Trend Micro has unveiled an AI Detection Model using NVIDIA's Morpheus AI framework on AWS to enhance threat detection efficiency. This integration leverages AWS's infrastructure for global reach and rapid, scalable threat analysis, offering advanced security measures for AI-driven workloads.

Postal codes are crucial in e-commerce for fraud detection and identity verification, yet they pose privacy risks. Their sensitivity is underscored by GDPR, requiring them to be treated as PII.

At RSA Conference 2025, Cisco unveiled AI-driven security innovations to tackle AI threats, enhancing endpoint visibility and industrial network protection. Other highlights include Mindgard's findings on AI vulnerabilities and X-PHY's offline deepfake detection tool.

Palo Alto Networks is set to acquire Protect AI for over $500 million, reinforcing its commitment to AI-driven cybersecurity. This move highlights the growing industry emphasis on securing AI technologies.

Two critical zero-day vulnerabilities in Craft CMS, CVE-2025-32432 and CVE-2024-58136, have been actively exploited, affecting thousands of instances. Craft CMS released patches and urged updates to mitigate these severe threats, which have already compromised nearly 300 sites.

Wallarm's analysis highlights critical security risks associated with AI agents, particularly through APIs, with 65% of AI-related cybersecurity issues linked to them. To combat these threats, Wallarm introduces Agentic AI Protection, set to launch in Summer 2025, providing advanced security measures against various AI attack vectors.

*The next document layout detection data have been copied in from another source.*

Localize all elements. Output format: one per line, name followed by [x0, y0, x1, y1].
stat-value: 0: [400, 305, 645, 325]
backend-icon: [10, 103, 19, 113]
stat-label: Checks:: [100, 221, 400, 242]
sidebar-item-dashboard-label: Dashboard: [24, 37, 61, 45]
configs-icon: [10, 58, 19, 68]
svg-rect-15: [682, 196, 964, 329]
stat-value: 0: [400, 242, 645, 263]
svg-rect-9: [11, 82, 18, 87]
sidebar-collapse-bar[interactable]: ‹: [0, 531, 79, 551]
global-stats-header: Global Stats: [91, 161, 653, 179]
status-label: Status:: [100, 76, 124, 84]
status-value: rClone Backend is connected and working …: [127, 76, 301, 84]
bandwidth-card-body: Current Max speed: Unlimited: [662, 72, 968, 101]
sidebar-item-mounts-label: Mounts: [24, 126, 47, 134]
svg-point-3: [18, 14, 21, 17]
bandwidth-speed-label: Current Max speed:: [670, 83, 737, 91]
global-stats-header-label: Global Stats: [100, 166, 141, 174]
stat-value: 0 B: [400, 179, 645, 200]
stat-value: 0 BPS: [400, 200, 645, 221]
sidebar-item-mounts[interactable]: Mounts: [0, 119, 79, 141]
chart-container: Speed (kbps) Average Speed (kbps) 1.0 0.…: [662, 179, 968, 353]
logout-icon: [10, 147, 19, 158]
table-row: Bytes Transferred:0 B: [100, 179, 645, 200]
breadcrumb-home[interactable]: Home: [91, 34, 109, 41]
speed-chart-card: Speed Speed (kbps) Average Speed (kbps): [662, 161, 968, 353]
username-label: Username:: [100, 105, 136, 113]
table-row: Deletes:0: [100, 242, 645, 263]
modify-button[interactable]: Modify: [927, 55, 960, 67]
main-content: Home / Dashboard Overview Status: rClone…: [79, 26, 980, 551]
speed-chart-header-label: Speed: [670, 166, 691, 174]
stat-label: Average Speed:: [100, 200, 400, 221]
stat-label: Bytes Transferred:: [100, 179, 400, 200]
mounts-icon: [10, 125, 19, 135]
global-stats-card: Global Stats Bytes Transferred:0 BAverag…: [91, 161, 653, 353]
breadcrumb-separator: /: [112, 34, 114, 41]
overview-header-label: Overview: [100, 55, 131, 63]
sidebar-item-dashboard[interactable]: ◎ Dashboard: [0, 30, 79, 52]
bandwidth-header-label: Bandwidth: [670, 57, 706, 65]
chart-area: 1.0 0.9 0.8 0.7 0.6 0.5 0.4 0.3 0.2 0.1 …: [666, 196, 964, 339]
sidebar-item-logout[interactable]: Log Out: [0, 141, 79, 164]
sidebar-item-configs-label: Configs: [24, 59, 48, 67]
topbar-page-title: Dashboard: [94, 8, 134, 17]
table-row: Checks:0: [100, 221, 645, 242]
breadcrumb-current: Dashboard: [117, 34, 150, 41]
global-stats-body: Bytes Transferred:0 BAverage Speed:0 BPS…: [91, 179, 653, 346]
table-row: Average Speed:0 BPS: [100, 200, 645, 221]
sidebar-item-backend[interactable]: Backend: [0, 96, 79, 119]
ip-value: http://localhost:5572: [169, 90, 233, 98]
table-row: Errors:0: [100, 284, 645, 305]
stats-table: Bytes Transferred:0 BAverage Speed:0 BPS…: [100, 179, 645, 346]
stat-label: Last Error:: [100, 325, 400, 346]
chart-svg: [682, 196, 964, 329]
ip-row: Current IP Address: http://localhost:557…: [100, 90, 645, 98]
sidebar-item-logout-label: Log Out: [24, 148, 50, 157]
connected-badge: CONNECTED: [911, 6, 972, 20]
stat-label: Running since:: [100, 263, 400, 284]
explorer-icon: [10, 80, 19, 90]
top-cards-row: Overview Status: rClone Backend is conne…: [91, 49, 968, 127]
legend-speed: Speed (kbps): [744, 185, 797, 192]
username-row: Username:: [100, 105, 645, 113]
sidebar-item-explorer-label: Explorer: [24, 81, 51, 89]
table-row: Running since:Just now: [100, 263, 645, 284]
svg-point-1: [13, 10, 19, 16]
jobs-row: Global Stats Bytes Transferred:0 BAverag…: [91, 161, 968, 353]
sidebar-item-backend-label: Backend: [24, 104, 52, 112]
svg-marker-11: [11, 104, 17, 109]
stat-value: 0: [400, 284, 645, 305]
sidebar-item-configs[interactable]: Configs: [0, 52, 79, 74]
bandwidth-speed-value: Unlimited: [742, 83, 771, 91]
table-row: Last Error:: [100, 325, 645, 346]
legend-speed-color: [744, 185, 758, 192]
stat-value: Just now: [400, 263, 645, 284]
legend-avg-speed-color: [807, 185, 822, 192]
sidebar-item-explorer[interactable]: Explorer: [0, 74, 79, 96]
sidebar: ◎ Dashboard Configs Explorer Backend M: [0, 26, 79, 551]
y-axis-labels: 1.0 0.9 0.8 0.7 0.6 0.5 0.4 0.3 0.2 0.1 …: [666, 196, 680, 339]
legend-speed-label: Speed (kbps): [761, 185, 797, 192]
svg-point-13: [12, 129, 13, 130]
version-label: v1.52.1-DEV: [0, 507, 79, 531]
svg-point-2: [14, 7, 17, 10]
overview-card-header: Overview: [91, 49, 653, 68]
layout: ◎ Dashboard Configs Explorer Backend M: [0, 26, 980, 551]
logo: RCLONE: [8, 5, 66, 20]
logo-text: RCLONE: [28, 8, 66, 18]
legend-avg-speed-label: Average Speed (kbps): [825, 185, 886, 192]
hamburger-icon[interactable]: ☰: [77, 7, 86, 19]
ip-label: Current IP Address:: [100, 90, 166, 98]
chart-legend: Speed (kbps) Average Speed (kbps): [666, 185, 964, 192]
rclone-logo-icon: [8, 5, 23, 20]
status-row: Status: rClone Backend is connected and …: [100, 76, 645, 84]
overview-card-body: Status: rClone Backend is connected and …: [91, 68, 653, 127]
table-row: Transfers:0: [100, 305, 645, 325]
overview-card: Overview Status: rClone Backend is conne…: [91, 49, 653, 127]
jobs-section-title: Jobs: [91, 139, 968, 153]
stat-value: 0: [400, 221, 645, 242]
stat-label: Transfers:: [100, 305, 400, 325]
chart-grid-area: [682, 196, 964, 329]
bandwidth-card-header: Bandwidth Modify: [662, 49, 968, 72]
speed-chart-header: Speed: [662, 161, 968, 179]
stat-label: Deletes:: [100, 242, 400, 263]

Slopsquatting, a novel AI-driven cybersecurity threat, emerges as fake software dependencies are suggested by models like GPT-4, risking supply chain integrity. Experts urge enhanced access controls and AI-driven countermeasures to mitigate these risks, highlighting a whitepaper by Palo Alto Networks that outlines strategies against adversarial prompt attacks.

NetFoundry has raised $12 million in its first venture round led by SYN Ventures, aiming to revolutionize secure networking with embeddable zero-trust connectivity. This funding marks a pivotal step for NetFoundry's network-as-code model, already adopted by major firms globally, enhancing security without traditional VPNs or MPLS.

A new phishing scam is deceiving WooCommerce users with fake security alerts to install malware disguised as critical patches. The attack creates hidden admin accounts and can lead to severe site compromise, mimicking tactics seen in a 2023 campaign against WordPress.